> _WORK TO BE COMPLETED_
Once the pictures are removed, restate the data below word for word.

(Document layout detection data)
****

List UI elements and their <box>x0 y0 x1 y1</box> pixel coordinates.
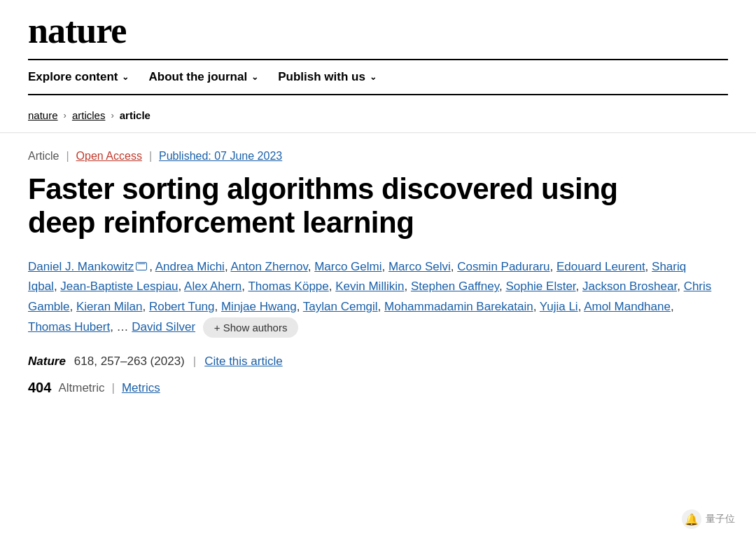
meta-separator-2: | <box>149 150 152 163</box>
watermark: 🔔 量子位 <box>682 509 735 529</box>
altmetric-score: 404 <box>28 380 51 396</box>
author-thomas-koppe[interactable]: Thomas Köppe <box>248 280 328 293</box>
watermark-label: 量子位 <box>706 513 735 525</box>
author-minjae-hwang[interactable]: Minjae Hwang <box>221 300 297 313</box>
author-taylan-cemgil[interactable]: Taylan Cemgil <box>303 300 378 313</box>
metrics-link[interactable]: Metrics <box>122 381 160 395</box>
metrics-line: 404 Altmetric | Metrics <box>28 380 728 396</box>
breadcrumb-section: nature › articles › article <box>0 95 756 133</box>
article-section: Article | Open Access | Published: 07 Ju… <box>0 133 756 417</box>
author-cosmin-paduraru[interactable]: Cosmin Paduraru <box>457 260 550 273</box>
author-marco-selvi[interactable]: Marco Selvi <box>388 260 451 273</box>
breadcrumb-articles[interactable]: articles <box>72 109 106 121</box>
author-sophie-elster[interactable]: Sophie Elster <box>505 280 575 293</box>
author-alex-ahern[interactable]: Alex Ahern <box>184 280 241 293</box>
altmetric-label: Altmetric <box>58 381 104 395</box>
journal-name: Nature <box>28 355 66 369</box>
breadcrumb-separator-2: › <box>111 110 113 121</box>
author-mohammadamin-barekatain[interactable]: Mohammadamin Barekatain <box>384 300 533 313</box>
volume: 618 <box>74 355 94 368</box>
author-thomas-hubert[interactable]: Thomas Hubert <box>28 320 110 334</box>
meta-separator-1: | <box>66 150 69 163</box>
nav-explore-content[interactable]: Explore content ⌄ <box>28 70 148 84</box>
author-amol-mandhane[interactable]: Amol Mandhane <box>584 300 671 313</box>
citation-line: Nature 618, 257–263 (2023) | Cite this a… <box>28 355 728 369</box>
nav-publish-with-us-label: Publish with us <box>278 70 365 84</box>
nav-explore-content-label: Explore content <box>28 70 118 84</box>
article-type: Article <box>28 150 59 163</box>
published-link[interactable]: Published: 07 June 2023 <box>159 150 282 163</box>
citation-details: 618, 257–263 (2023) <box>74 355 185 369</box>
breadcrumb-nature[interactable]: nature <box>28 109 58 121</box>
author-david-silver[interactable]: David Silver <box>132 320 195 334</box>
nav-about-journal[interactable]: About the journal ⌄ <box>148 70 278 84</box>
nav-publish-with-us[interactable]: Publish with us ⌄ <box>278 70 396 84</box>
chevron-down-icon: ⌄ <box>251 72 258 82</box>
site-logo[interactable]: nature <box>28 11 126 50</box>
breadcrumb-current: article <box>120 109 150 121</box>
chevron-down-icon: ⌄ <box>370 72 377 82</box>
open-access-link[interactable]: Open Access <box>76 150 142 163</box>
author-stephen-gaffney[interactable]: Stephen Gaffney <box>411 280 499 293</box>
breadcrumb-separator-1: › <box>64 110 66 121</box>
author-robert-tung[interactable]: Robert Tung <box>149 300 215 313</box>
author-kevin-millikin[interactable]: Kevin Millikin <box>335 280 404 293</box>
citation-separator: | <box>193 355 196 369</box>
authors-section: Daniel J. Mankowitz, Andrea Michi, Anton… <box>28 257 714 338</box>
author-andrea-michi[interactable]: Andrea Michi <box>155 260 225 273</box>
author-jackson-broshear[interactable]: Jackson Broshear <box>582 280 677 293</box>
watermark-emoji: 🔔 <box>685 513 699 526</box>
author-edouard-leurent[interactable]: Edouard Leurent <box>556 260 645 273</box>
author-jean-baptiste-lespiau[interactable]: Jean-Baptiste Lespiau <box>60 280 178 293</box>
article-title: Faster sorting algorithms discovered usi… <box>28 172 658 240</box>
email-icon <box>136 262 147 270</box>
author-kieran-milan[interactable]: Kieran Milan <box>76 300 143 313</box>
chevron-down-icon: ⌄ <box>122 72 129 82</box>
author-marco-gelmi[interactable]: Marco Gelmi <box>314 260 382 273</box>
author-anton-zhernov[interactable]: Anton Zhernov <box>230 260 307 273</box>
logo-area: nature <box>28 13 728 49</box>
article-meta-line: Article | Open Access | Published: 07 Ju… <box>28 150 728 163</box>
breadcrumb: nature › articles › article <box>28 109 728 121</box>
site-header: nature Explore content ⌄ About the journ… <box>0 0 756 95</box>
nav-about-journal-label: About the journal <box>148 70 247 84</box>
main-nav: Explore content ⌄ About the journal ⌄ Pu… <box>28 59 728 95</box>
year: 2023 <box>154 355 181 368</box>
watermark-icon: 🔔 <box>682 509 701 529</box>
author-yujia-li[interactable]: Yujia Li <box>540 300 578 313</box>
metrics-separator: | <box>112 381 115 395</box>
show-authors-button[interactable]: + Show authors <box>203 317 299 338</box>
pages: 257–263 <box>101 355 147 368</box>
cite-this-article-link[interactable]: Cite this article <box>204 355 282 369</box>
author-daniel-mankowitz[interactable]: Daniel J. Mankowitz <box>28 260 134 273</box>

****

> _OUTPUT FOR THIS EXERCISE_
List UI elements and their <box>x0 y0 x1 y1</box> pixel coordinates.
meta-separator-2: | <box>149 150 152 163</box>
watermark: 🔔 量子位 <box>682 509 735 529</box>
altmetric-score: 404 <box>28 380 51 396</box>
author-thomas-koppe[interactable]: Thomas Köppe <box>248 280 328 293</box>
watermark-label: 量子位 <box>706 513 735 525</box>
author-minjae-hwang[interactable]: Minjae Hwang <box>221 300 297 313</box>
author-taylan-cemgil[interactable]: Taylan Cemgil <box>303 300 378 313</box>
metrics-link[interactable]: Metrics <box>122 381 160 395</box>
metrics-line: 404 Altmetric | Metrics <box>28 380 728 396</box>
breadcrumb-section: nature › articles › article <box>0 95 756 133</box>
article-section: Article | Open Access | Published: 07 Ju… <box>0 133 756 417</box>
author-cosmin-paduraru[interactable]: Cosmin Paduraru <box>457 260 550 273</box>
author-marco-selvi[interactable]: Marco Selvi <box>388 260 451 273</box>
breadcrumb-articles[interactable]: articles <box>72 109 106 121</box>
author-sophie-elster[interactable]: Sophie Elster <box>505 280 575 293</box>
author-alex-ahern[interactable]: Alex Ahern <box>184 280 241 293</box>
altmetric-label: Altmetric <box>58 381 104 395</box>
journal-name: Nature <box>28 355 66 369</box>
breadcrumb-separator-2: › <box>111 110 113 121</box>
author-mohammadamin-barekatain[interactable]: Mohammadamin Barekatain <box>384 300 533 313</box>
volume: 618 <box>74 355 94 368</box>
author-thomas-hubert[interactable]: Thomas Hubert <box>28 320 110 334</box>
meta-separator-1: | <box>66 150 69 163</box>
nav-explore-content[interactable]: Explore content ⌄ <box>28 70 148 84</box>
author-amol-mandhane[interactable]: Amol Mandhane <box>584 300 671 313</box>
citation-line: Nature 618, 257–263 (2023) | Cite this a… <box>28 355 728 369</box>
nav-publish-with-us-label: Publish with us <box>278 70 365 84</box>
nav-explore-content-label: Explore content <box>28 70 118 84</box>
article-type: Article <box>28 150 59 163</box>
published-link[interactable]: Published: 07 June 2023 <box>159 150 282 163</box>
citation-details: 618, 257–263 (2023) <box>74 355 185 369</box>
breadcrumb-nature[interactable]: nature <box>28 109 58 121</box>
author-david-silver[interactable]: David Silver <box>132 320 195 334</box>
nav-about-journal[interactable]: About the journal ⌄ <box>148 70 278 84</box>
nav-publish-with-us[interactable]: Publish with us ⌄ <box>278 70 396 84</box>
chevron-down-icon: ⌄ <box>251 72 258 82</box>
site-logo[interactable]: nature <box>28 11 126 50</box>
breadcrumb-current: article <box>120 109 150 121</box>
chevron-down-icon: ⌄ <box>370 72 377 82</box>
open-access-link[interactable]: Open Access <box>76 150 142 163</box>
author-stephen-gaffney[interactable]: Stephen Gaffney <box>411 280 499 293</box>
breadcrumb-separator-1: › <box>64 110 66 121</box>
author-robert-tung[interactable]: Robert Tung <box>149 300 215 313</box>
author-kevin-millikin[interactable]: Kevin Millikin <box>335 280 404 293</box>
citation-separator: | <box>193 355 196 369</box>
authors-section: Daniel J. Mankowitz, Andrea Michi, Anton… <box>28 257 714 338</box>
author-andrea-michi[interactable]: Andrea Michi <box>155 260 225 273</box>
author-jackson-broshear[interactable]: Jackson Broshear <box>582 280 677 293</box>
watermark-emoji: 🔔 <box>685 513 699 526</box>
author-edouard-leurent[interactable]: Edouard Leurent <box>556 260 645 273</box>
author-jean-baptiste-lespiau[interactable]: Jean-Baptiste Lespiau <box>60 280 178 293</box>
article-title: Faster sorting algorithms discovered usi… <box>28 172 658 240</box>
email-icon <box>136 262 147 270</box>
author-kieran-milan[interactable]: Kieran Milan <box>76 300 143 313</box>
chevron-down-icon: ⌄ <box>122 72 129 82</box>
author-marco-gelmi[interactable]: Marco Gelmi <box>314 260 382 273</box>
author-anton-zhernov[interactable]: Anton Zhernov <box>230 260 307 273</box>
logo-area: nature <box>28 13 728 49</box>
article-meta-line: Article | Open Access | Published: 07 Ju… <box>28 150 728 163</box>
breadcrumb: nature › articles › article <box>28 109 728 121</box>
site-header: nature Explore content ⌄ About the journ… <box>0 0 756 95</box>
nav-about-journal-label: About the journal <box>148 70 247 84</box>
main-nav: Explore content ⌄ About the journal ⌄ Pu… <box>28 59 728 95</box>
year: 2023 <box>154 355 181 368</box>
watermark-icon: 🔔 <box>682 509 701 529</box>
author-yujia-li[interactable]: Yujia Li <box>540 300 578 313</box>
metrics-separator: | <box>112 381 115 395</box>
show-authors-button[interactable]: + Show authors <box>203 317 299 338</box>
pages: 257–263 <box>101 355 147 368</box>
cite-this-article-link[interactable]: Cite this article <box>204 355 282 369</box>
author-daniel-mankowitz[interactable]: Daniel J. Mankowitz <box>28 260 134 273</box>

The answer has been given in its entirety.